• **DATA FOR ANALYSIS**
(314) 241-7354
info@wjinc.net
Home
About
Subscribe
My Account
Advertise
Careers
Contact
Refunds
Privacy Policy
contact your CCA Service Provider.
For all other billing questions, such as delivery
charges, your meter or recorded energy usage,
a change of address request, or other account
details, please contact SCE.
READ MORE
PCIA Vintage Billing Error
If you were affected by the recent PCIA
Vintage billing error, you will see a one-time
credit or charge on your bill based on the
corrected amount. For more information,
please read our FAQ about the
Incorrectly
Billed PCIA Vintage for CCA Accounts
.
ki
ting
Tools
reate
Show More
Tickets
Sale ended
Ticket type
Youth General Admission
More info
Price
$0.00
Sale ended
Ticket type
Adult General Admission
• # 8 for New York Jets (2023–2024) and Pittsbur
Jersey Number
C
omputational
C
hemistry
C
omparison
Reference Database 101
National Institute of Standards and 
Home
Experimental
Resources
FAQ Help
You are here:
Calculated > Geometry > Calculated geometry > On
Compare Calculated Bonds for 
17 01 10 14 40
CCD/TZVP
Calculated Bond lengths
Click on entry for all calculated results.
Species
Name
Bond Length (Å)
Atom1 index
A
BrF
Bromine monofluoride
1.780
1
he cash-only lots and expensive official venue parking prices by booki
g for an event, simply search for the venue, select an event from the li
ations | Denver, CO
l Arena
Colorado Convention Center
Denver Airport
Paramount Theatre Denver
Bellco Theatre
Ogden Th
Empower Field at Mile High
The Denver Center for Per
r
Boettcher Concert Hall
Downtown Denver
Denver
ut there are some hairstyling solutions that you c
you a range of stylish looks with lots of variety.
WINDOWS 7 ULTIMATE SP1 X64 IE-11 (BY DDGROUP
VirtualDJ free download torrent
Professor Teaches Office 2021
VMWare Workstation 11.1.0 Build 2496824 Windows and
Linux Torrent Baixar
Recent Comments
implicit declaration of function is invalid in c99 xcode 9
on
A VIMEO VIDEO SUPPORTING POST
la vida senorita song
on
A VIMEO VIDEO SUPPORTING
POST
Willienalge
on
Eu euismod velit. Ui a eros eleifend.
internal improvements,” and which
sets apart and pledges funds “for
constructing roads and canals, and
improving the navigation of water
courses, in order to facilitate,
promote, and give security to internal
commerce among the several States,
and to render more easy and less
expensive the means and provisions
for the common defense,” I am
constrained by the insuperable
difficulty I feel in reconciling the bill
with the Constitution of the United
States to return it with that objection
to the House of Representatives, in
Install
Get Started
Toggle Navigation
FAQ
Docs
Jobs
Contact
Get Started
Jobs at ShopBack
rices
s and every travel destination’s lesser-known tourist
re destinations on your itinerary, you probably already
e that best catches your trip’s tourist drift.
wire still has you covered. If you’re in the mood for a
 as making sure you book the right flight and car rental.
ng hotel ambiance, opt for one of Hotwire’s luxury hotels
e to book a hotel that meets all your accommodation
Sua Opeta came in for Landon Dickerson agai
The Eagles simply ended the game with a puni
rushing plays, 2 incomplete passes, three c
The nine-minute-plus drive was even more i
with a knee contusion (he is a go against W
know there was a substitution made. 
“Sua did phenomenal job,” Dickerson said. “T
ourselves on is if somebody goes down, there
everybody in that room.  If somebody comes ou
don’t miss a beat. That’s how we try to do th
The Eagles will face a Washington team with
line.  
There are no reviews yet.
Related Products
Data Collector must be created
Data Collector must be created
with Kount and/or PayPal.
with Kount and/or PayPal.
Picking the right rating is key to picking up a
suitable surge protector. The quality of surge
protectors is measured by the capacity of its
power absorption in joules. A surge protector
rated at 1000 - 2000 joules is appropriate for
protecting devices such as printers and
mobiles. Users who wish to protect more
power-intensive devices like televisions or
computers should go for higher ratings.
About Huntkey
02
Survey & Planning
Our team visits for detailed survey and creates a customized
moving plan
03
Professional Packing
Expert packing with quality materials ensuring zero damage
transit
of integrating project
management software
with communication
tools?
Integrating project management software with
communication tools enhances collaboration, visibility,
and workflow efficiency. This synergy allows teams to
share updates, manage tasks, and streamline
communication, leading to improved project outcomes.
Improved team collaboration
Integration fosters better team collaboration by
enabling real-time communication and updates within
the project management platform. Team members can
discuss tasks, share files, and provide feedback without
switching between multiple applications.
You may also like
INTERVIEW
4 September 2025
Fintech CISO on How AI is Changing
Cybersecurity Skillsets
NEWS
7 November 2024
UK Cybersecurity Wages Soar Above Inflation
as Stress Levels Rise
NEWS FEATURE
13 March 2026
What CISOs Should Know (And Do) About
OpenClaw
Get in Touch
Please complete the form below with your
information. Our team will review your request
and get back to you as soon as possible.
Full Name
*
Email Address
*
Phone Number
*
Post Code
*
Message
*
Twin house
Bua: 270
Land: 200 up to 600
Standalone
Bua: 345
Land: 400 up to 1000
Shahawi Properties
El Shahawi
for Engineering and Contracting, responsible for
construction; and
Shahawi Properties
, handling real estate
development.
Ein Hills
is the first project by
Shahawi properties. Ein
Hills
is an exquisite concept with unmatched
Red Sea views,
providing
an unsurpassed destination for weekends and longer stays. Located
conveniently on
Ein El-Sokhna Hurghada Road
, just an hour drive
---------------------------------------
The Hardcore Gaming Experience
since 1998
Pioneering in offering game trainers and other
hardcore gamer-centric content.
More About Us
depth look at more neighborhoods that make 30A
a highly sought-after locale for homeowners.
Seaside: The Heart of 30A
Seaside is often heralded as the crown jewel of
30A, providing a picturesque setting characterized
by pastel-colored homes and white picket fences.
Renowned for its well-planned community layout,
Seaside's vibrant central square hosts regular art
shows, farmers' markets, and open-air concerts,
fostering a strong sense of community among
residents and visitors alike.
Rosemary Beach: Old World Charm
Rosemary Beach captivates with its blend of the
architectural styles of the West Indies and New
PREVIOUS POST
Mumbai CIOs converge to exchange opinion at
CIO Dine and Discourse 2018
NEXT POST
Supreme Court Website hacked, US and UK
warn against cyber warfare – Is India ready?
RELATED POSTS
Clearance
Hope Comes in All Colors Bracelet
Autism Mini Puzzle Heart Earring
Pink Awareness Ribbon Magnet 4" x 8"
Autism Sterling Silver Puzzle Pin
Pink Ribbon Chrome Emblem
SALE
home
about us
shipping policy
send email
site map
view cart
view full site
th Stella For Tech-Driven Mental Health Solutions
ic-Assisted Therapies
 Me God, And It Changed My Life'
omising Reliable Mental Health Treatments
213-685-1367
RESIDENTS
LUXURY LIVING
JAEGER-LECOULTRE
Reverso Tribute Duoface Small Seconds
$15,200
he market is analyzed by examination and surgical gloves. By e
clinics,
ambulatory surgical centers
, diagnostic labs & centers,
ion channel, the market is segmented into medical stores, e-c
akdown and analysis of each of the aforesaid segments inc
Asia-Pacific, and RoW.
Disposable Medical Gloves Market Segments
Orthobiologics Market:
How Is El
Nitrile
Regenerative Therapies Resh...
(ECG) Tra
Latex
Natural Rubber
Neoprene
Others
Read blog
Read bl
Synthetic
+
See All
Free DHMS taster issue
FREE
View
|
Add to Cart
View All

• **TASK STATEMENT**
Without any change, write the listing out again.

• **RESULT**
(314) 241-7354
info@wjinc.net
Home
About
Subscribe
My Account
Advertise
Careers
Contact
Refunds
Privacy Policy
contact your CCA Service Provider.
For all other billing questions, such as delivery
charges, your meter or recorded energy usage,
a change of address request, or other account
details, please contact SCE.
READ MORE
PCIA Vintage Billing Error
If you were affected by the recent PCIA
Vintage billing error, you will see a one-time
credit or charge on your bill based on the
corrected amount. For more information,
please read our FAQ about the
Incorrectly
Billed PCIA Vintage for CCA Accounts
.
ki
ting
Tools
reate
Show More
Tickets
Sale ended
Ticket type
Youth General Admission
More info
Price
$0.00
Sale ended
Ticket type
Adult General Admission
• # 8 for New York Jets (2023–2024) and Pittsbur
Jersey Number
C
omputational
C
hemistry
C
omparison
Reference Database 101
National Institute of Standards and 
Home
Experimental
Resources
FAQ Help
You are here:
Calculated > Geometry > Calculated geometry > On
Compare Calculated Bonds for 
17 01 10 14 40
CCD/TZVP
Calculated Bond lengths
Click on entry for all calculated results.
Species
Name
Bond Length (Å)
Atom1 index
A
BrF
Bromine monofluoride
1.780
1
he cash-only lots and expensive official venue parking prices by booki
g for an event, simply search for the venue, select an event from the li
ations | Denver, CO
l Arena
Colorado Convention Center
Denver Airport
Paramount Theatre Denver
Bellco Theatre
Ogden Th
Empower Field at Mile High
The Denver Center for Per
r
Boettcher Concert Hall
Downtown Denver
Denver
ut there are some hairstyling solutions that you c
you a range of stylish looks with lots of variety.
WINDOWS 7 ULTIMATE SP1 X64 IE-11 (BY DDGROUP
VirtualDJ free download torrent
Professor Teaches Office 2021
VMWare Workstation 11.1.0 Build 2496824 Windows and
Linux Torrent Baixar
Recent Comments
implicit declaration of function is invalid in c99 xcode 9
on
A VIMEO VIDEO SUPPORTING POST
la vida senorita song
on
A VIMEO VIDEO SUPPORTING
POST
Willienalge
on
Eu euismod velit. Ui a eros eleifend.
internal improvements,” and which
sets apart and pledges funds “for
constructing roads and canals, and
improving the navigation of water
courses, in order to facilitate,
promote, and give security to internal
commerce among the several States,
and to render more easy and less
expensive the means and provisions
for the common defense,” I am
constrained by the insuperable
difficulty I feel in reconciling the bill
with the Constitution of the United
States to return it with that objection
to the House of Representatives, in
Install
Get Started
Toggle Navigation
FAQ
Docs
Jobs
Contact
Get Started
Jobs at ShopBack
rices
s and every travel destination’s lesser-known tourist
re destinations on your itinerary, you probably already
e that best catches your trip’s tourist drift.
wire still has you covered. If you’re in the mood for a
 as making sure you book the right flight and car rental.
ng hotel ambiance, opt for one of Hotwire’s luxury hotels
e to book a hotel that meets all your accommodation
Sua Opeta came in for Landon Dickerson agai
The Eagles simply ended the game with a puni
rushing plays, 2 incomplete passes, three c
The nine-minute-plus drive was even more i
with a knee contusion (he is a go against W
know there was a substitution made. 
“Sua did phenomenal job,” Dickerson said. “T
ourselves on is if somebody goes down, there
everybody in that room.  If somebody comes ou
don’t miss a beat. That’s how we try to do th
The Eagles will face a Washington team with
line.  
There are no reviews yet.
Related Products
Data Collector must be created
Data Collector must be created
with Kount and/or PayPal.
with Kount and/or PayPal.
Picking the right rating is key to picking up a
suitable surge protector. The quality of surge
protectors is measured by the capacity of its
power absorption in joules. A surge protector
rated at 1000 - 2000 joules is appropriate for
protecting devices such as printers and
mobiles. Users who wish to protect more
power-intensive devices like televisions or
computers should go for higher ratings.
About Huntkey
02
Survey & Planning
Our team visits for detailed survey and creates a customized
moving plan
03
Professional Packing
Expert packing with quality materials ensuring zero damage
transit
of integrating project
management software
with communication
tools?
Integrating project management software with
communication tools enhances collaboration, visibility,
and workflow efficiency. This synergy allows teams to
share updates, manage tasks, and streamline
communication, leading to improved project outcomes.
Improved team collaboration
Integration fosters better team collaboration by
enabling real-time communication and updates within
the project management platform. Team members can
discuss tasks, share files, and provide feedback without
switching between multiple applications.
You may also like
INTERVIEW
4 September 2025
Fintech CISO on How AI is Changing
Cybersecurity Skillsets
NEWS
7 November 2024
UK Cybersecurity Wages Soar Above Inflation
as Stress Levels Rise
NEWS FEATURE
13 March 2026
What CISOs Should Know (And Do) About
OpenClaw
Get in Touch
Please complete the form below with your
information. Our team will review your request
and get back to you as soon as possible.
Full Name
*
Email Address
*
Phone Number
*
Post Code
*
Message
*
Twin house
Bua: 270
Land: 200 up to 600
Standalone
Bua: 345
Land: 400 up to 1000
Shahawi Properties
El Shahawi
for Engineering and Contracting, responsible for
construction; and
Shahawi Properties
, handling real estate
development.
Ein Hills
is the first project by
Shahawi properties. Ein
Hills
is an exquisite concept with unmatched
Red Sea views,
providing
an unsurpassed destination for weekends and longer stays. Located
conveniently on
Ein El-Sokhna Hurghada Road
, just an hour drive
---------------------------------------
The Hardcore Gaming Experience
since 1998
Pioneering in offering game trainers and other
hardcore gamer-centric content.
More About Us
depth look at more neighborhoods that make 30A
a highly sought-after locale for homeowners.
Seaside: The Heart of 30A
Seaside is often heralded as the crown jewel of
30A, providing a picturesque setting characterized
by pastel-colored homes and white picket fences.
Renowned for its well-planned community layout,
Seaside's vibrant central square hosts regular art
shows, farmers' markets, and open-air concerts,
fostering a strong sense of community among
residents and visitors alike.
Rosemary Beach: Old World Charm
Rosemary Beach captivates with its blend of the
architectural styles of the West Indies and New
PREVIOUS POST
Mumbai CIOs converge to exchange opinion at
CIO Dine and Discourse 2018
NEXT POST
Supreme Court Website hacked, US and UK
warn against cyber warfare – Is India ready?
RELATED POSTS
Clearance
Hope Comes in All Colors Bracelet
Autism Mini Puzzle Heart Earring
Pink Awareness Ribbon Magnet 4" x 8"
Autism Sterling Silver Puzzle Pin
Pink Ribbon Chrome Emblem
SALE
home
about us
shipping policy
send email
site map
view cart
view full site
th Stella For Tech-Driven Mental Health Solutions
ic-Assisted Therapies
 Me God, And It Changed My Life'
omising Reliable Mental Health Treatments
213-685-1367
RESIDENTS
LUXURY LIVING
JAEGER-LECOULTRE
Reverso Tribute Duoface Small Seconds
$15,200
he market is analyzed by examination and surgical gloves. By e
clinics,
ambulatory surgical centers
, diagnostic labs & centers,
ion channel, the market is segmented into medical stores, e-c
akdown and analysis of each of the aforesaid segments inc
Asia-Pacific, and RoW.
Disposable Medical Gloves Market Segments
Orthobiologics Market:
How Is El
Nitrile
Regenerative Therapies Resh...
(ECG) Tra
Latex
Natural Rubber
Neoprene
Others
Read blog
Read bl
Synthetic
+
See All
Free DHMS taster issue
FREE
View
|
Add to Cart
View All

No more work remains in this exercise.